> TRY IT:
Should any entry hold a picture, omit that picture and copy the rest of the entry exactly.
+ + +
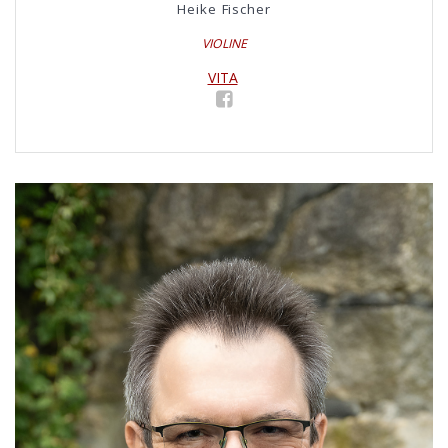
Heike Fischer
VIOLINE
VITA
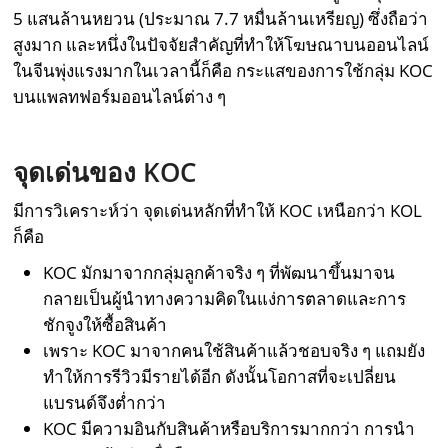
5 แสนล้านหยวน (ประมาณ 7.7 หมื่นล้านเหรียญ) ซึ่งถือว่า
สูงมาก และหนึ่งในปัจจัยสำคัญที่ทำให้โฆษณาบนออนไลน์
ในจีนพุ่งแรงมากในเวลานี้ก็คือ กระแสของการใช้กลุ่ม KOC
บนแพลทฟอร์มออนไลน์ต่าง ๆ
จุดเด่นของ
KOC
มีการวิเคราะห์ว่า จุดเด่นหลักที่ทำให้ KOC เหนือกว่า KOL
ก็คือ
KOC มักมาจากกลุ่มลูกค้าจริง ๆ ที่พัฒนาขึ้นมาจน
กลายเป็นผู้นำทางความคิดในแง่การตลาดและการ
ชักจูงให้ซื้อสินค้า
เพราะ KOC มาจากคนใช้สินค้าแล้วชอบจริง ๆ แถมยัง
ทำให้การรีวิวมีรายได้อีก ดังนั้นโอกาสที่จะเปลี่ยน
แบรนด์จึงต่ำกว่า
KOC มีความอินกับสินค้าหรือบริการมากกว่า การนำ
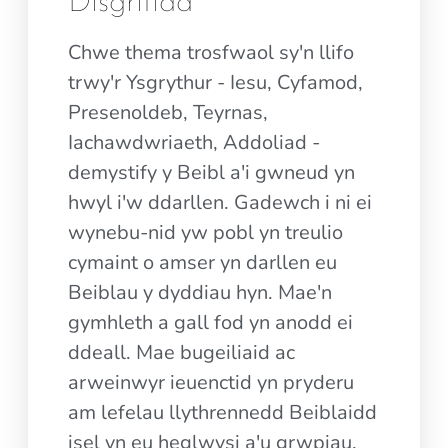
Disgrifiad
Chwe thema trosfwaol sy'n llifo
trwy'r Ysgrythur - Iesu, Cyfamod,
Presenoldeb, Teyrnas,
Iachawdwriaeth, Addoliad -
demystify y Beibl a'i gwneud yn
hwyl i'w ddarllen. Gadewch i ni ei
wynebu-nid yw pobl yn treulio
cymaint o amser yn darllen eu
Beiblau y dyddiau hyn. Mae'n
gymhleth a gall fod yn anodd ei
ddeall. Mae bugeiliaid ac
arweinwyr ieuenctid yn pryderu
am lefelau llythrennedd Beiblaidd
isel yn eu heglwysi a'u grwpiau.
+ + +
> SOLVED EXERCISE:
Heike Fischer
VIOLINE
VITA
5 แสนล้านหยวน (ประมาณ 7.7 หมื่นล้านเหรียญ) ซึ่งถือว่า
สูงมาก และหนึ่งในปัจจัยสำคัญที่ทำให้โฆษณาบนออนไลน์
ในจีนพุ่งแรงมากในเวลานี้ก็คือ กระแสของการใช้กลุ่ม KOC
บนแพลทฟอร์มออนไลน์ต่าง ๆ
จุดเด่นของ
KOC
มีการวิเคราะห์ว่า จุดเด่นหลักที่ทำให้ KOC เหนือกว่า KOL
ก็คือ
KOC มักมาจากกลุ่มลูกค้าจริง ๆ ที่พัฒนาขึ้นมาจน
กลายเป็นผู้นำทางความคิดในแง่การตลาดและการ
ชักจูงให้ซื้อสินค้า
เพราะ KOC มาจากคนใช้สินค้าแล้วชอบจริง ๆ แถมยัง
ทำให้การรีวิวมีรายได้อีก ดังนั้นโอกาสที่จะเปลี่ยน
แบรนด์จึงต่ำกว่า
KOC มีความอินกับสินค้าหรือบริการมากกว่า การนำ
Disgrifiad
Chwe thema trosfwaol sy'n llifo
trwy'r Ysgrythur - Iesu, Cyfamod,
Presenoldeb, Teyrnas,
Iachawdwriaeth, Addoliad -
demystify y Beibl a'i gwneud yn
hwyl i'w ddarllen. Gadewch i ni ei
wynebu-nid yw pobl yn treulio
cymaint o amser yn darllen eu
Beiblau y dyddiau hyn. Mae'n
gymhleth a gall fod yn anodd ei
ddeall. Mae bugeiliaid ac
arweinwyr ieuenctid yn pryderu
am lefelau llythrennedd Beiblaidd
isel yn eu heglwysi a'u grwpiau.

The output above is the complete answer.